Bitcoin News

Coinbase Seeks to Raise $1.5B Senior Notes to Power its Product Development

Nasdaq-listed cryptocurrency exchange Coinbase Global Inc has announced its plans to raise new capital by issuing $1.5 billion aggregate principal amount of its Senior Notes to potential investors.

 

Per the announcement, the Senior Notes will be due by 2028 and 2031 in a private offering. According to the Brian Armstrong-led firm, “the interest rate, redemption provisions, and other terms of each series of notes will be determined by negotiations between Coinbase and the initial purchasers.”

Purpose of the Senior Notes

Senior Notes are a form of debt offerings that takes priority over other unsecured loan options. It has become one of the most effective tools that companies use to pull capital with more flexibility. 

Coinbase has big plans for the funds that will be realised through the issuance of the Senior Notes. The company specialised its plans in detail in the official press release stating that:

“This capital raise represents an opportunity to bolster our already strong balance sheet with low-cost capital. Coinbase intends to use the net proceeds from the offering for general corporate purposes, which may include continued investments in product development, as well as potential investments in or acquisitions of other companies, products, or technologies that Coinbase may identify in the future. The closing of the offering is subject to market and other conditions.”

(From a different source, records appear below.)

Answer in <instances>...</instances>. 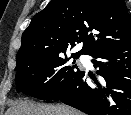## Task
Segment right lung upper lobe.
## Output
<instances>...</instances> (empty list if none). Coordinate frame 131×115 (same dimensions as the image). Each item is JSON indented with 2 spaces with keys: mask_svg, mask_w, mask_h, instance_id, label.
Returning a JSON list of instances; mask_svg holds the SVG:
<instances>
[{
  "mask_svg": "<svg viewBox=\"0 0 131 115\" xmlns=\"http://www.w3.org/2000/svg\"><path fill=\"white\" fill-rule=\"evenodd\" d=\"M93 55L131 44V16L123 0H51L23 32L16 69L47 57L66 53Z\"/></svg>",
  "mask_w": 131,
  "mask_h": 115,
  "instance_id": "cb5924a9",
  "label": "right lung upper lobe"
}]
</instances>
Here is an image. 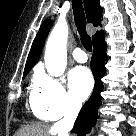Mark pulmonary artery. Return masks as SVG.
<instances>
[{"label": "pulmonary artery", "mask_w": 136, "mask_h": 136, "mask_svg": "<svg viewBox=\"0 0 136 136\" xmlns=\"http://www.w3.org/2000/svg\"><path fill=\"white\" fill-rule=\"evenodd\" d=\"M73 57L75 58L76 61L81 63H84L87 61V54L81 48H75L73 50Z\"/></svg>", "instance_id": "1"}]
</instances>
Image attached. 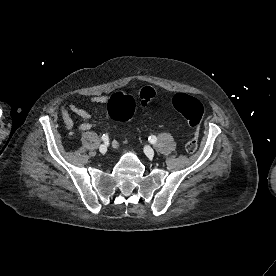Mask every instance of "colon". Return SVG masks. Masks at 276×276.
<instances>
[{"label": "colon", "mask_w": 276, "mask_h": 276, "mask_svg": "<svg viewBox=\"0 0 276 276\" xmlns=\"http://www.w3.org/2000/svg\"><path fill=\"white\" fill-rule=\"evenodd\" d=\"M155 89L151 86H145L140 90L139 99L142 106H146L155 98ZM173 108L180 113L188 122L194 136L188 140L185 149L188 153H194L197 150L198 142L195 133L199 127L204 115L203 104L195 97L185 93H178L172 99ZM109 116L120 122L130 120L136 109L135 98L126 93L114 94L107 105Z\"/></svg>", "instance_id": "obj_1"}]
</instances>
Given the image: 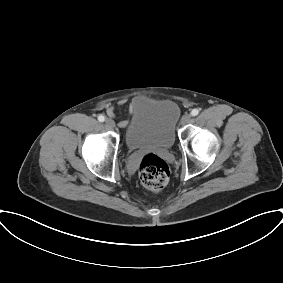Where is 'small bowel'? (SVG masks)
<instances>
[{
	"label": "small bowel",
	"instance_id": "small-bowel-1",
	"mask_svg": "<svg viewBox=\"0 0 283 283\" xmlns=\"http://www.w3.org/2000/svg\"><path fill=\"white\" fill-rule=\"evenodd\" d=\"M124 103H125V101H123V100L119 102L120 105H123ZM139 103H140V99H136V100L132 101L129 105V110L132 111L135 108V106H137ZM106 112H107V115L111 118H113L115 116V108L113 106H109L106 109ZM118 125L121 128H125V127H127L128 122L126 120H121V121H119Z\"/></svg>",
	"mask_w": 283,
	"mask_h": 283
}]
</instances>
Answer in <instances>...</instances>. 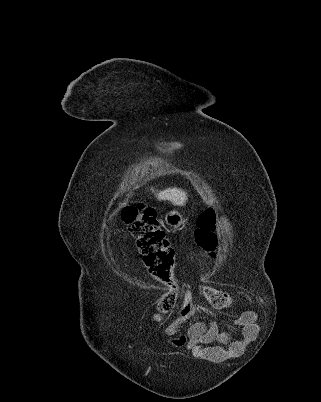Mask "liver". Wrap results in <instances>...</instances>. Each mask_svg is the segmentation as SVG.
Wrapping results in <instances>:
<instances>
[{"label":"liver","mask_w":321,"mask_h":402,"mask_svg":"<svg viewBox=\"0 0 321 402\" xmlns=\"http://www.w3.org/2000/svg\"><path fill=\"white\" fill-rule=\"evenodd\" d=\"M158 200H168L177 206H184L187 201V195L178 188H168L156 194Z\"/></svg>","instance_id":"1"}]
</instances>
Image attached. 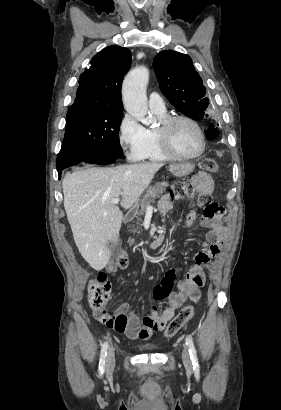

Coinbase reaffirmed that the Senior Notes are only available to entities considered as institutional investors in adherence to American securities law.

MicroStrategy Senior Notes Issuance

With the leeway to utilise the proceeds from Senior Convertible Notes, MicroStrategy Incorporated made a shocking move to the world when it raised about $1.05 billion, as reported by Blockchain.News back in February. The realised funds were injected into the purchase of Bitcoin (BTC), which has become the flagship asset the business intelligence firm has adopted as its Treasury Reserve Asset to wade off the effects of inflation.